• INSTRUCTIONS FOR THE TASK:
Go through the records and show each line where the word "Debugger" occurs.

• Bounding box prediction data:
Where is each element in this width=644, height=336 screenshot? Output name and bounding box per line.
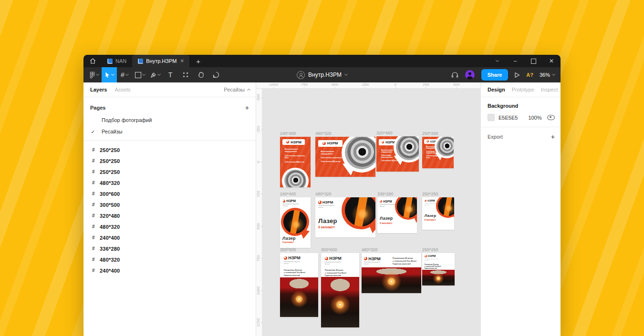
layer-row[interactable]: #300*600 (83, 188, 256, 199)
zoom-level-control[interactable]: 36% (540, 72, 555, 78)
layer-row[interactable]: #320*480 (83, 210, 256, 221)
chevron-down-icon (157, 72, 160, 76)
layer-row[interactable]: #480*320 (83, 177, 256, 188)
layer-row[interactable]: #480*320 (83, 254, 256, 265)
canvas-frame-250x250[interactable]: 250*250 НЗРМ Новосибирский завод резки м… (422, 253, 455, 285)
window-menu-button[interactable] (488, 55, 506, 67)
zoom-level: 36% (540, 72, 550, 78)
frame-label[interactable]: 250*250 (422, 131, 438, 136)
frame-label[interactable]: 250*250 (422, 247, 438, 252)
banner-red-landscape: НЗРМ »Высокомощное оборудование »Собстве… (315, 137, 375, 177)
canvas-frame-336x280[interactable]: 336*280 НЗРМ Новосибирский завод резки м… (377, 197, 417, 233)
frame-label[interactable]: 240*400 (280, 131, 296, 136)
new-tab-button[interactable]: + (189, 55, 207, 67)
document-title-chip[interactable]: Внутр.НЗРМ (297, 67, 347, 82)
tab-vnutr-nzrm[interactable]: Внутр.НЗРМ × (132, 55, 189, 67)
canvas-frame-240x400[interactable]: 240*400 НЗРМ »Высокомощное оборудование … (280, 137, 311, 187)
page-selector[interactable]: Ресайзы (224, 87, 250, 92)
background-opacity-value[interactable]: 100% (528, 115, 541, 121)
canvas-frame-480x320[interactable]: 480*320 НЗРМ Новосибирский завод резки м… (315, 197, 375, 237)
add-export-button[interactable]: + (551, 133, 555, 141)
resources-button[interactable] (178, 67, 193, 82)
page-item-current[interactable]: ✓ Ресайзы (83, 126, 256, 137)
frame-label[interactable]: 240*400 (280, 192, 296, 196)
frame-label[interactable]: 480*320 (362, 247, 378, 252)
layer-name: 240*400 (100, 268, 120, 274)
frame-label[interactable]: 250*250 (422, 192, 438, 196)
frame-label[interactable]: 300*600 (321, 247, 337, 252)
tab-nan[interactable]: NAN (102, 55, 132, 67)
frame-label[interactable]: 480*320 (315, 192, 332, 196)
canvas-frame-240x400[interactable]: 240*400 НЗРМ Новосибирский завод резки м… (280, 197, 311, 248)
shape-tool-button[interactable] (132, 67, 147, 82)
canvas-frame-250x250[interactable]: 250*250 НЗРМ Новосибирский завод резки м… (422, 197, 454, 230)
banner-title: Лазер (425, 214, 436, 218)
canvas-frame-320x480[interactable]: 320*480 НЗРМ »Высокомощное оборудование … (376, 136, 419, 172)
layer-row[interactable]: #250*250 (83, 166, 256, 177)
home-button[interactable] (83, 55, 102, 67)
share-button[interactable]: Share (481, 69, 509, 81)
tab-design[interactable]: Design (488, 87, 505, 92)
color-swatch[interactable] (488, 114, 495, 121)
layer-row[interactable]: #336*280 (83, 243, 256, 254)
nzrm-logo-icon (325, 257, 328, 260)
frame-label[interactable]: 480*320 (315, 131, 332, 136)
canvas-frame-250x250[interactable]: 250*250 НЗРМ »Высокомощное оборудование … (422, 137, 454, 168)
pen-tool-button[interactable] (147, 67, 163, 82)
hand-tool-button[interactable] (193, 67, 208, 82)
maximize-icon (531, 59, 536, 64)
layers-panel-header: Layers Assets Ресайзы (83, 82, 256, 97)
visibility-eye-icon[interactable] (547, 115, 555, 120)
user-avatar[interactable] (465, 70, 475, 80)
present-play-icon[interactable] (514, 72, 520, 78)
layer-list: #250*250 #250*250 #250*250 #480*320 #300… (83, 141, 256, 276)
frame-label[interactable]: 300*500 (280, 247, 296, 252)
text-tool-button[interactable]: T (163, 67, 178, 82)
banner-subtitle: 6 киловатт (425, 219, 436, 221)
layer-row[interactable]: #240*400 (83, 232, 256, 243)
page-item[interactable]: Подбор фотографий (83, 114, 256, 126)
layer-row[interactable]: #250*250 (83, 144, 256, 155)
main-menu-button[interactable] (86, 67, 102, 82)
plasma-cutting-photo (422, 270, 455, 285)
layer-row[interactable]: #250*250 (83, 155, 256, 166)
page-name: Подбор фотографий (102, 117, 152, 123)
tab-assets[interactable]: Assets (114, 87, 130, 92)
layer-row[interactable]: #300*500 (83, 199, 256, 210)
layer-row[interactable]: #480*320 (83, 221, 256, 232)
frame-icon: # (92, 224, 100, 229)
frame-label[interactable]: 320*480 (376, 131, 393, 135)
layer-name: 300*600 (100, 191, 120, 197)
move-tool-button[interactable] (102, 67, 117, 82)
comment-tool-button[interactable] (208, 67, 224, 82)
plasma-cutting-photo (280, 277, 318, 317)
frame-icon: # (92, 202, 100, 207)
frame-label[interactable]: 336*280 (377, 192, 394, 196)
maximize-button[interactable] (524, 55, 542, 67)
canvas[interactable]: -500 -250 0 250 500 750 1000 1250 -1000 … (256, 82, 480, 336)
close-window-button[interactable]: ✕ (542, 55, 561, 67)
tab-prototype[interactable]: Prototype (512, 87, 534, 92)
tab-inspect[interactable]: Inspect (541, 87, 558, 92)
background-label: Background (488, 103, 555, 109)
tab-layers[interactable]: Layers (90, 87, 107, 92)
close-tab-icon[interactable]: × (180, 58, 184, 64)
frame-tool-button[interactable]: # (117, 67, 132, 82)
frame-icon: # (92, 213, 100, 218)
laser-cutting-photo (397, 197, 417, 218)
nzrm-logo: НЗРМ Новосибирский завод резки металла (380, 200, 397, 207)
canvas-frame-480x320[interactable]: 480*320 НЗРМ »Высокомощное оборудование … (315, 137, 375, 177)
canvas-frame-300x600[interactable]: 300*600 НЗРМ Новосибирский завод резки м… (321, 253, 359, 327)
canvas-frame-480x320[interactable]: 480*320 НЗРМ Новосибирский завод резки м… (362, 253, 421, 293)
background-section: Background E5E5E5 100% (481, 97, 561, 127)
add-page-button[interactable]: + (245, 104, 249, 112)
banner-subtitle: 6 киловатт (282, 241, 294, 244)
minimize-button[interactable]: – (506, 55, 524, 67)
nzrm-logo: НЗРМ (282, 139, 305, 145)
layer-row[interactable]: #240*400 (83, 265, 256, 276)
canvas-frame-300x500[interactable]: 300*500 НЗРМ Новосибирский завод резки м… (280, 253, 318, 317)
background-hex-value[interactable]: E5E5E5 (499, 115, 518, 121)
missing-fonts-badge[interactable]: A? (526, 72, 533, 78)
audio-headphones-icon[interactable] (451, 71, 458, 78)
background-row: E5E5E5 100% (488, 114, 555, 121)
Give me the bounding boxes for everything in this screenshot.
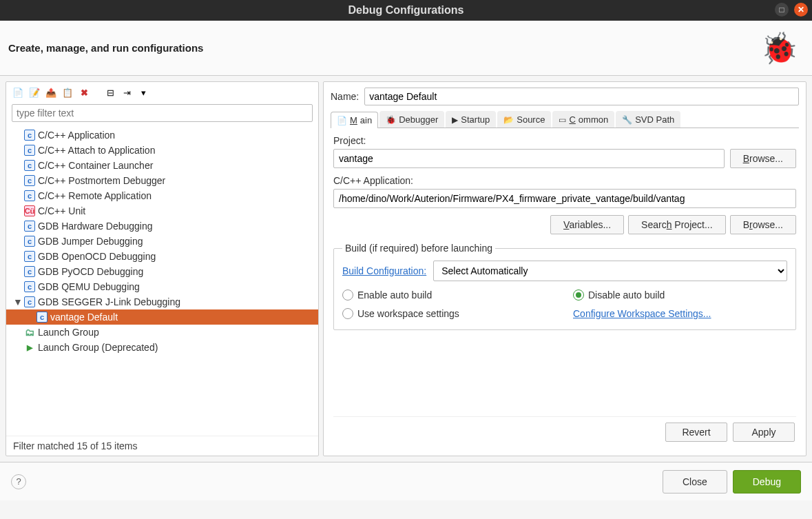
name-label: Name:	[331, 91, 359, 102]
project-label: Project:	[333, 135, 796, 146]
delete-icon[interactable]: ✖	[78, 86, 90, 99]
variables-button[interactable]: Variables...	[550, 215, 624, 234]
config-tree-panel: 📄 📝 📤 📋 ✖ ⊟ ⇥ ▾ cC/C++ ApplicationcC/C++…	[6, 81, 319, 456]
close-button[interactable]: Close	[663, 470, 727, 493]
dialog-footer: ? Close Debug	[0, 462, 812, 500]
new-prototype-icon[interactable]: 📝	[28, 86, 41, 99]
tree-item[interactable]: cC/C++ Attach to Application	[6, 143, 318, 158]
dialog-header: Create, manage, and run configurations 🐞	[0, 21, 812, 76]
radio-use-workspace[interactable]: Use workspace settings	[342, 307, 556, 320]
tab-svd-path[interactable]: 🔧SVD Path	[616, 111, 680, 128]
radio-enable-auto-build[interactable]: Enable auto build	[342, 289, 556, 301]
help-button[interactable]: ?	[11, 474, 26, 489]
tree-item[interactable]: ▶Launch Group (Deprecated)	[6, 340, 318, 355]
configure-workspace-link[interactable]: Configure Workspace Settings...	[573, 308, 711, 319]
search-project-button[interactable]: Search Project...	[628, 215, 726, 234]
window-titlebar: Debug Configurations □ ✕	[0, 0, 812, 21]
tree-filter-input[interactable]	[12, 104, 313, 122]
filter-status: Filter matched 15 of 15 items	[6, 436, 318, 456]
bug-icon: 🐞	[760, 30, 798, 66]
tree-item[interactable]: cC/C++ Remote Application	[6, 188, 318, 203]
tree-item[interactable]: cvantage Default	[6, 309, 318, 325]
project-input[interactable]	[333, 149, 725, 168]
tree-item[interactable]: cC/C++ Application	[6, 128, 318, 143]
build-config-link[interactable]: Build Configuration:	[342, 265, 426, 276]
dropdown-icon[interactable]: ▾	[137, 86, 149, 99]
tree-item[interactable]: cGDB QEMU Debugging	[6, 279, 318, 294]
tab-common[interactable]: ▭Common	[552, 111, 614, 128]
export-icon[interactable]: 📤	[45, 86, 57, 99]
build-config-select[interactable]: Select Automatically	[433, 261, 787, 281]
new-config-icon[interactable]: 📄	[12, 86, 24, 99]
revert-button[interactable]: Revert	[665, 423, 727, 442]
application-input[interactable]	[333, 189, 796, 208]
tab-bar: 📄Main🐞Debugger▶Startup📂Source▭Common🔧SVD…	[331, 111, 799, 128]
tree-item[interactable]: cC/C++ Container Launcher	[6, 158, 318, 173]
debug-button[interactable]: Debug	[733, 470, 801, 493]
tree-item[interactable]: cC/C++ Postmortem Debugger	[6, 173, 318, 188]
tab-debugger[interactable]: 🐞Debugger	[379, 111, 444, 128]
close-window-button[interactable]: ✕	[794, 3, 808, 17]
tree-item[interactable]: ▼cGDB SEGGER J-Link Debugging	[6, 294, 318, 309]
config-detail-panel: Name: 📄Main🐞Debugger▶Startup📂Source▭Comm…	[323, 81, 806, 456]
browse-project-button[interactable]: Browse...	[730, 149, 796, 168]
tree-item[interactable]: 🗂Launch Group	[6, 325, 318, 340]
browse-app-button[interactable]: Browse...	[730, 215, 796, 234]
filter-icon[interactable]: ⇥	[121, 86, 133, 99]
window-title: Debug Configurations	[348, 4, 464, 17]
duplicate-icon[interactable]: 📋	[61, 86, 74, 99]
radio-disable-auto-build[interactable]: Disable auto build	[573, 289, 787, 301]
build-legend: Build (if required) before launching	[342, 243, 495, 254]
config-tree: cC/C++ ApplicationcC/C++ Attach to Appli…	[6, 126, 318, 436]
tree-item[interactable]: cGDB Jumper Debugging	[6, 234, 318, 249]
tree-item[interactable]: CüC/C++ Unit	[6, 203, 318, 218]
apply-button[interactable]: Apply	[733, 423, 795, 442]
tree-item[interactable]: cGDB OpenOCD Debugging	[6, 249, 318, 264]
config-name-input[interactable]	[364, 88, 799, 105]
dialog-title: Create, manage, and run configurations	[8, 42, 203, 54]
tree-toolbar: 📄 📝 📤 📋 ✖ ⊟ ⇥ ▾	[6, 82, 318, 103]
collapse-all-icon[interactable]: ⊟	[104, 86, 116, 99]
tab-startup[interactable]: ▶Startup	[446, 111, 496, 128]
build-fieldset: Build (if required) before launching Bui…	[333, 243, 796, 330]
application-label: C/C++ Application:	[333, 175, 796, 186]
tab-main[interactable]: 📄Main	[331, 112, 378, 128]
tab-source[interactable]: 📂Source	[497, 111, 551, 128]
maximize-button[interactable]: □	[775, 3, 789, 17]
tree-item[interactable]: cGDB PyOCD Debugging	[6, 264, 318, 279]
tree-item[interactable]: cGDB Hardware Debugging	[6, 218, 318, 234]
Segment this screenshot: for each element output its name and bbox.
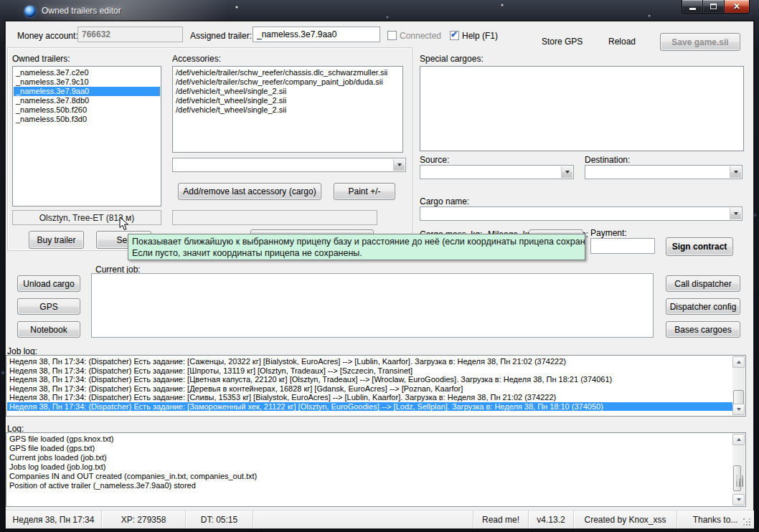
- accessory-combo[interactable]: [172, 158, 406, 172]
- accessory-item[interactable]: /def/vehicle/trailer/schw_reefer/chassis…: [174, 68, 402, 77]
- scroll-up-icon[interactable]: [732, 356, 745, 368]
- app-swirl-icon: [24, 6, 36, 17]
- resize-grip-icon[interactable]: [743, 518, 751, 526]
- paint-button[interactable]: Paint +/-: [334, 183, 395, 200]
- dispatcher-config-button[interactable]: Dispatcher config: [666, 298, 740, 315]
- money-account-field[interactable]: [77, 27, 183, 42]
- log-scroll-thumb[interactable]: [733, 465, 741, 491]
- special-cargoes-label: Special cargoes:: [420, 54, 484, 64]
- sign-contract-button[interactable]: Sign contract: [666, 237, 733, 256]
- connected-checkbox[interactable]: [387, 31, 397, 40]
- notebook-button[interactable]: Notebook: [17, 321, 80, 338]
- current-job-box[interactable]: [91, 273, 654, 338]
- status-cell: [253, 510, 473, 528]
- add-remove-accessory-button[interactable]: Add/remove last accessory (cargo): [178, 183, 321, 200]
- job-log-entry[interactable]: Неделя 38, Пн 17:34: (Dispatcher) Есть з…: [7, 384, 732, 394]
- owned-trailers-list[interactable]: _nameless.3e7.c2e0_nameless.3e7.9c10_nam…: [12, 66, 161, 206]
- title-bar[interactable]: Owned trailers editor ✕: [0, 0, 759, 22]
- connected-label: Connected: [400, 31, 441, 41]
- chevron-down-icon[interactable]: [561, 166, 572, 178]
- status-cell: Thanks to...: [677, 510, 753, 528]
- payment-label: Payment:: [590, 228, 627, 238]
- maximize-button[interactable]: [703, 0, 724, 14]
- chevron-down-icon[interactable]: [730, 166, 741, 178]
- log-entry[interactable]: GPS file loaded (gps.knox.txt): [7, 434, 732, 444]
- status-cell: Created by Knox_xss: [574, 510, 677, 528]
- cargo-name-label: Cargo name:: [420, 196, 469, 206]
- maximize-icon: [710, 4, 717, 9]
- tooltip-line-1: Показывает ближайшую к выбранному прицеп…: [132, 236, 581, 247]
- source-combo[interactable]: [420, 165, 574, 179]
- accessories-label: Accessories:: [172, 54, 221, 64]
- close-button[interactable]: ✕: [724, 0, 750, 14]
- log-entry[interactable]: Jobs log loaded (job.log.txt): [7, 462, 732, 472]
- status-cell: DT: 05:15: [186, 510, 253, 528]
- scroll-down-icon[interactable]: [732, 494, 745, 505]
- job-log-entry[interactable]: Неделя 38, Пн 17:34: (Dispatcher) Есть з…: [7, 357, 732, 366]
- status-cell: Неделя 38, Пн 17:34: [6, 510, 102, 528]
- status-cell: Read me!: [473, 510, 529, 528]
- accessories-list[interactable]: /def/vehicle/trailer/schw_reefer/chassis…: [172, 66, 403, 153]
- special-cargoes-list[interactable]: [420, 66, 744, 151]
- owned-trailer-item[interactable]: _nameless.50b.f260: [14, 105, 160, 115]
- payment-field[interactable]: [590, 238, 655, 254]
- accessory-item[interactable]: /def/vehicle/t_wheel/single_2.sii: [174, 96, 402, 105]
- owned-trailer-item[interactable]: _nameless.3e7.9c10: [14, 77, 160, 87]
- assigned-trailer-field[interactable]: [253, 27, 380, 42]
- nearest-base-box[interactable]: Olsztyn, Tree-ET (813 м): [12, 210, 161, 225]
- destination-combo[interactable]: [585, 165, 742, 179]
- job-log-entry[interactable]: Неделя 38, Пн 17:34: (Dispatcher) Есть з…: [7, 375, 732, 384]
- store-gps-button[interactable]: Store GPS: [542, 37, 583, 47]
- status-cell: XP: 279358: [102, 510, 186, 528]
- owned-trailer-item[interactable]: _nameless.3e7.c2e0: [14, 68, 160, 77]
- accessory-item[interactable]: /def/vehicle/t_wheel/single_2.sii: [174, 105, 402, 115]
- buy-trailer-button[interactable]: Buy trailer: [29, 231, 84, 249]
- minimize-icon: [689, 8, 696, 10]
- client-area: Money account: Assigned trailer: Connect…: [6, 22, 753, 528]
- money-account-label: Money account:: [17, 31, 78, 41]
- save-game-button[interactable]: Save game.sii: [660, 33, 740, 51]
- owned-trailers-label: Owned trailers:: [12, 54, 70, 64]
- window-title: Owned trailers editor: [42, 6, 121, 16]
- scroll-up-icon[interactable]: [732, 434, 745, 445]
- owned-trailer-item[interactable]: _nameless.3e7.9aa0: [14, 87, 160, 96]
- job-log-scrollbar[interactable]: [732, 356, 745, 415]
- mouse-cursor-icon: [119, 217, 129, 234]
- cargo-name-combo[interactable]: [420, 206, 742, 221]
- owned-trailer-item[interactable]: _nameless.50b.f3d0: [14, 115, 160, 124]
- owned-trailer-item[interactable]: _nameless.3e7.8db0: [14, 96, 160, 105]
- accessory-info-box: [172, 210, 377, 225]
- status-cell: v4.13.2: [529, 510, 574, 528]
- gps-button[interactable]: GPS: [17, 298, 80, 315]
- status-bar: Неделя 38, Пн 17:34XP: 279358DT: 05:15Re…: [6, 510, 753, 528]
- chevron-down-icon[interactable]: [393, 159, 405, 171]
- job-log-scroll-thumb[interactable]: [733, 390, 744, 404]
- log-scrollbar[interactable]: [732, 434, 745, 505]
- reload-button[interactable]: Reload: [608, 37, 636, 47]
- close-icon: ✕: [733, 2, 740, 11]
- log-list[interactable]: GPS file loaded (gps.knox.txt)GPS file l…: [6, 432, 746, 507]
- destination-label: Destination:: [585, 155, 630, 165]
- app-window: Owned trailers editor ✕ Money account: A…: [0, 0, 759, 532]
- help-label: Help (F1): [462, 31, 498, 41]
- unload-cargo-button[interactable]: Unload cargo: [17, 275, 80, 292]
- job-log-entry[interactable]: Неделя 38, Пн 17:34: (Dispatcher) Есть з…: [7, 393, 732, 402]
- nearest-base-tooltip: Показывает ближайшую к выбранному прицеп…: [128, 234, 585, 260]
- minimize-button[interactable]: [682, 0, 703, 14]
- help-checkbox[interactable]: [450, 31, 459, 40]
- accessory-item[interactable]: /def/vehicle/t_wheel/single_2.sii: [174, 87, 402, 96]
- scroll-down-icon[interactable]: [732, 404, 745, 415]
- job-log-entry[interactable]: Неделя 38, Пн 17:34: (Dispatcher) Есть з…: [7, 366, 732, 376]
- accessory-item[interactable]: /def/vehicle/trailer/schw_reefer/company…: [174, 77, 402, 87]
- chevron-down-icon[interactable]: [730, 208, 741, 219]
- source-label: Source:: [420, 155, 449, 165]
- log-entry[interactable]: Position of active trailer (_nameless.3e…: [7, 481, 732, 490]
- log-entry[interactable]: GPS file loaded (gps.txt): [7, 444, 732, 453]
- call-dispatcher-button[interactable]: Call dispatcher: [666, 275, 740, 292]
- bases-cargoes-button[interactable]: Bases cargoes: [666, 321, 740, 338]
- log-entry[interactable]: Current jobs loaded (job.txt): [7, 453, 732, 462]
- job-log-entry[interactable]: Неделя 38, Пн 17:34: (Dispatcher) Есть з…: [7, 402, 732, 412]
- tooltip-line-2: Если пусто, значит координаты прицепа не…: [132, 247, 581, 259]
- job-log-list[interactable]: Неделя 38, Пн 17:34: (Dispatcher) Есть з…: [6, 355, 746, 417]
- log-entry[interactable]: Companies IN and OUT created (companies_…: [7, 472, 732, 481]
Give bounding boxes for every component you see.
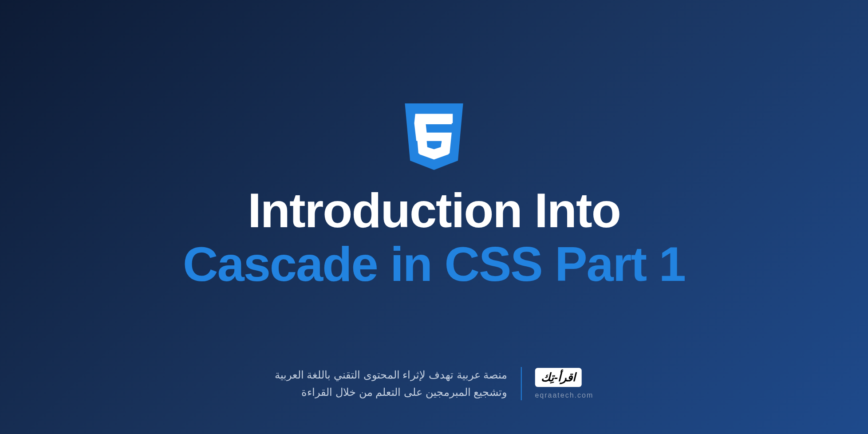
title-block: Introduction Into Cascade in CSS Part 1 xyxy=(183,183,685,291)
tagline-line1: منصة عربية تهدف لإثراء المحتوى التقني با… xyxy=(275,367,508,383)
website-url: eqraatech.com xyxy=(535,391,593,399)
title-primary: Introduction Into xyxy=(183,183,685,237)
footer-tagline: منصة عربية تهدف لإثراء المحتوى التقني با… xyxy=(275,367,508,401)
footer-branding: اقرأ-تِك eqraatech.com xyxy=(535,368,593,399)
title-secondary: Cascade in CSS Part 1 xyxy=(183,237,685,291)
main-container: Introduction Into Cascade in CSS Part 1 … xyxy=(0,0,868,434)
brand-logo: اقرأ-تِك xyxy=(535,368,582,387)
tagline-line2: وتشجيع المبرمجين على التعلم من خلال القر… xyxy=(275,384,508,401)
css3-logo-icon xyxy=(401,99,467,174)
footer-section: اقرأ-تِك eqraatech.com منصة عربية تهدف ل… xyxy=(275,367,594,401)
footer-divider xyxy=(521,367,521,400)
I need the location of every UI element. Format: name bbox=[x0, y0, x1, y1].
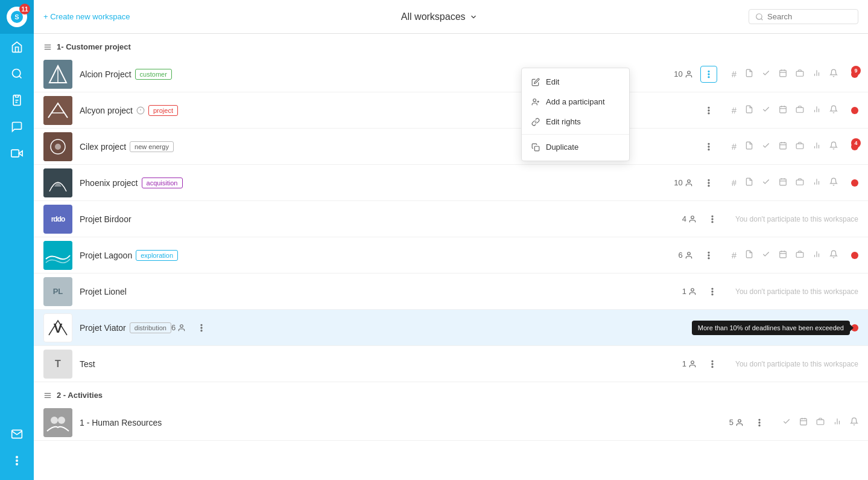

• PROBLEM SOLUTION:
tab-bar: 📄Main🐞Debugger▶Startup📂Source▭Common🔧SVD…	[331, 111, 799, 128]
tree-item[interactable]: cC/C++ Postmortem Debugger	[6, 173, 318, 188]
tab-debugger[interactable]: 🐞Debugger	[379, 111, 444, 128]
config-detail-panel: Name: 📄Main🐞Debugger▶Startup📂Source▭Comm…	[323, 81, 806, 456]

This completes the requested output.